Excerpted records:
=-=-=-=-=

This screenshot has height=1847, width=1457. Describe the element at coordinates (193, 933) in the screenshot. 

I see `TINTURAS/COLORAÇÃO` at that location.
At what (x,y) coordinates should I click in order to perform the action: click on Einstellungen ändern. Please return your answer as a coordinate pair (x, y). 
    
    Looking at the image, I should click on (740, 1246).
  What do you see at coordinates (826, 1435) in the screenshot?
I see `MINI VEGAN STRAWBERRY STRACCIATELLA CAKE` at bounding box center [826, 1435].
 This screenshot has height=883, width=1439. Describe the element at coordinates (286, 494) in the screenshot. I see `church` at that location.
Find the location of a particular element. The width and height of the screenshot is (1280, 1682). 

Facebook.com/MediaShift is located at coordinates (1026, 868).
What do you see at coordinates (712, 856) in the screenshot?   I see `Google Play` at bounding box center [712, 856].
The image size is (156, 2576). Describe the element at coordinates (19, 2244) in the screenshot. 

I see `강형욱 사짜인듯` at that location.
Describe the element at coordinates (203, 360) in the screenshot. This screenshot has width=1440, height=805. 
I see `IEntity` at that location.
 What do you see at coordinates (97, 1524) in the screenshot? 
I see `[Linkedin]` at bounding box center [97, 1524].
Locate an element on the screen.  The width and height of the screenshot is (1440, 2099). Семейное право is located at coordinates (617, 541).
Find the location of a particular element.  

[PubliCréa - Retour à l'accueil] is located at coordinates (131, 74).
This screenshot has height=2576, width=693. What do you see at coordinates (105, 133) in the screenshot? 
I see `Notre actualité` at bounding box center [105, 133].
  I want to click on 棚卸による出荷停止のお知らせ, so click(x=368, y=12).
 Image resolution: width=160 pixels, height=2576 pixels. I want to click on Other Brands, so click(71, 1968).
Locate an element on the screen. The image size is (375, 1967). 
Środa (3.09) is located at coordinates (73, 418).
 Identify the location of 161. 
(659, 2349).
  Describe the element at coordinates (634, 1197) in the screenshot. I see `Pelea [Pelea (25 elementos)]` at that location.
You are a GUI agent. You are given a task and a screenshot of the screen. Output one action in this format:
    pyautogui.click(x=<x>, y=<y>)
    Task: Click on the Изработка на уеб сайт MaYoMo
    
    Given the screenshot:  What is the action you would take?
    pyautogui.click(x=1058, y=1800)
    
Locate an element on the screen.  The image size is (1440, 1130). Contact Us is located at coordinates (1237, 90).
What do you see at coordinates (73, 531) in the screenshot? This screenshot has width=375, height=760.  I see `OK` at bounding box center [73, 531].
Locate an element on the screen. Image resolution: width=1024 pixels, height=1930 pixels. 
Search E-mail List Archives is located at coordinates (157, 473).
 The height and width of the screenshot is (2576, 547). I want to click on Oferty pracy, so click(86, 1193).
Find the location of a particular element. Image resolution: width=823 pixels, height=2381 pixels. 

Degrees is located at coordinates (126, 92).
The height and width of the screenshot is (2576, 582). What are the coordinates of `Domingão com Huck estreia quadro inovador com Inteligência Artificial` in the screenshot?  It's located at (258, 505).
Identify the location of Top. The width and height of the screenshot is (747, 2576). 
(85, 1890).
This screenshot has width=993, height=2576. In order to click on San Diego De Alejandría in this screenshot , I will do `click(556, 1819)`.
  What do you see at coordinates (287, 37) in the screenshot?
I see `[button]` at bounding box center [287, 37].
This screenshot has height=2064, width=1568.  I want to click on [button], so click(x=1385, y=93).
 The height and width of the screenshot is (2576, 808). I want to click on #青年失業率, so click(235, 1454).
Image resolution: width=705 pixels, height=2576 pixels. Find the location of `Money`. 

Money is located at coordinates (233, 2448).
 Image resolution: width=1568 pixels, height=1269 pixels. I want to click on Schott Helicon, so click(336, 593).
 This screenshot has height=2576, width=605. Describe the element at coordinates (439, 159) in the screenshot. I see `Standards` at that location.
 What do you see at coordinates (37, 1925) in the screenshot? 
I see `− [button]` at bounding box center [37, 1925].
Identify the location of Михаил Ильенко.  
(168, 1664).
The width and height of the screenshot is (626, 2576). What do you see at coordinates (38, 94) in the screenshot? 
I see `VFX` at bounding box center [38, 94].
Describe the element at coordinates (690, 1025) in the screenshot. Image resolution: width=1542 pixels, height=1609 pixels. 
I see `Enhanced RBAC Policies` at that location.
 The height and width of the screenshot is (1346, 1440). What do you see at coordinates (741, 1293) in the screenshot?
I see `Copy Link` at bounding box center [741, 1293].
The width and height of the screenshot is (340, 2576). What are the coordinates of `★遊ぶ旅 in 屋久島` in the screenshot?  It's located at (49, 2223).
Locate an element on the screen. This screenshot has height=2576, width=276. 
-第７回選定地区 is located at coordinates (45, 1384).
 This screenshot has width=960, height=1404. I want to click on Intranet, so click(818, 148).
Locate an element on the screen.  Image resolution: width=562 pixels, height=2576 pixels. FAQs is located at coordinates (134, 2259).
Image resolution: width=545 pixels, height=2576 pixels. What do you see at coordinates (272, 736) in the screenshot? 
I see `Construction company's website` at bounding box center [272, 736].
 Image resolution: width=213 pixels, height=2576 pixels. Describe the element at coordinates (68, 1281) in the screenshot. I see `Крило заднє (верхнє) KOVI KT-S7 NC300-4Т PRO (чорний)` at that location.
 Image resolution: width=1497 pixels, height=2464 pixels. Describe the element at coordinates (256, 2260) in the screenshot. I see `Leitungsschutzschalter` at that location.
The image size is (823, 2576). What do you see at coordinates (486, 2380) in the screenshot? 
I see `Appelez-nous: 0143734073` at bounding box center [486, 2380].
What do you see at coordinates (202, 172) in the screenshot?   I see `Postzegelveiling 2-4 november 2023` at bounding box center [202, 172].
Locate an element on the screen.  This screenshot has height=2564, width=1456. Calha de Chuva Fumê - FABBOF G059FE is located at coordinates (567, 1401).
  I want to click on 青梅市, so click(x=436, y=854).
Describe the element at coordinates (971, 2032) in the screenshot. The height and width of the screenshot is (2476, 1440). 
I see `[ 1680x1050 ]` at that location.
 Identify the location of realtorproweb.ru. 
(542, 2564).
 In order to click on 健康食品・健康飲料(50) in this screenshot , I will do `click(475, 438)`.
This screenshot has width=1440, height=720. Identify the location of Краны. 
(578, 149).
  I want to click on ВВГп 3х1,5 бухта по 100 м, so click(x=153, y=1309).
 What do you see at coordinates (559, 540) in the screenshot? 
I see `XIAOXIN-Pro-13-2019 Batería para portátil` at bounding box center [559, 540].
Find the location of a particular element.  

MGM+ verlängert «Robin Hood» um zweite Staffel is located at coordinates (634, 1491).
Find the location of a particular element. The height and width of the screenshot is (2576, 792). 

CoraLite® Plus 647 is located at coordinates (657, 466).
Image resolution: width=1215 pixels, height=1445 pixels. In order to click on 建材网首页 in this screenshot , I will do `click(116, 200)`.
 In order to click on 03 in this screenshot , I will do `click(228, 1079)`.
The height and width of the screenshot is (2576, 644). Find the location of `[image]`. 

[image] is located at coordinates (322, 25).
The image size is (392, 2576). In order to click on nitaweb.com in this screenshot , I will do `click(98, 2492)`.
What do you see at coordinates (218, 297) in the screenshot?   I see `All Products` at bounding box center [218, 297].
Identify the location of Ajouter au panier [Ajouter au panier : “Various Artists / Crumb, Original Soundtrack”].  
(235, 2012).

=-=-=-=-=

What to work on:
The lines beginning with the one that holds "The height and width of the screenshot is (2576, 644)." and ending with the last line of the data above are to be reproduced exactly, and nothing else.

Your response:
The height and width of the screenshot is (2576, 644). Find the location of `[image]`. 

[image] is located at coordinates (322, 25).
The image size is (392, 2576). In order to click on nitaweb.com in this screenshot , I will do `click(98, 2492)`.
What do you see at coordinates (218, 297) in the screenshot?   I see `All Products` at bounding box center [218, 297].
Identify the location of Ajouter au panier [Ajouter au panier : “Various Artists / Crumb, Original Soundtrack”].  
(235, 2012).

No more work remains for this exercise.